Myanmar’s food are varied considerably depending on what part of the country you’re visiting and which ethnic groups are dominant. And the country shares a border with three major cuisines in the region including Indian, Thai, and Chinese. Savoury dishes can tend to be slightly too oily or sweet for foreign tastes, but they smell and taste extremely delicious. More specifically and in align with Asian culture, rice is the main staple. This is often served as plain, white rice along with a fish or meat main and a side of vegetables.
Tea has an enormous place in the cultural heart of the country. It is used not only as a drink, but also as a food in Laphet Thoke (tea-leaf salad), one of the dishes that tourists tend to sample, a slightly bitter but truly delicious dish made using tea leaves, sesame seeds, fried peas, garlic, dried shrimp and peanuts. Tea houses are also popular social centers, and it is common practice to have a drink at one each day with friends and catch up. Tea is also offered to any guest who visits a household. Betel nuts are the second staple of Myanmar food, and are consumed at a remarkable speed by Myanmar men. Sold from stands set up on almost every street, the mild stimulant gained from chewing the nuts is reasonably addictive, and for a tourist has the initially disconcerting effect of dyeing the user’s teeth red!
5. Myanmar festival
One of the largest festivals that present Burmese customs at their very best is Thingyan. This is the New Year that’s celebrated in April and is characterized by the entire country taking part in a huge water fight. Anyone who’s traveled to Thailand and experienced Songkran will know what this event is all about.
The Burmese New Year follows the lunar calendar and the dates are slightly different each year. Celebrations usually begin after a day of observing strict Buddhist practices and making offerings during daylight hours on the first day. This is then followed by four days of partying, drinking, and spraying water at each other.

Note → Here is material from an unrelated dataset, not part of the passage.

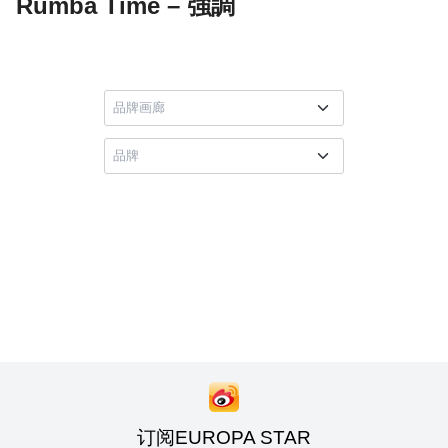
Rumba Time – 強調
订阅EUROPA STAR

Phaung Daw U is another large festival that’s held at Inle Lake. Four large golden images of Buddha are paraded around the lake on boats with people coming from all around the country to attend and give their respects. This ties in strongly with the conservative Buddhism Myanmar beliefs that are dominant around the country.
The Festival of Light (known locally as Thadingyut) begins soon after Phaung Daw U. Locals light candles, lamps, and lanterns and use them as decorations in religious buildings to celebrate the return of Buddha back to earth. Both are great festivals to attend to get more of an idea into the local way of life and culture.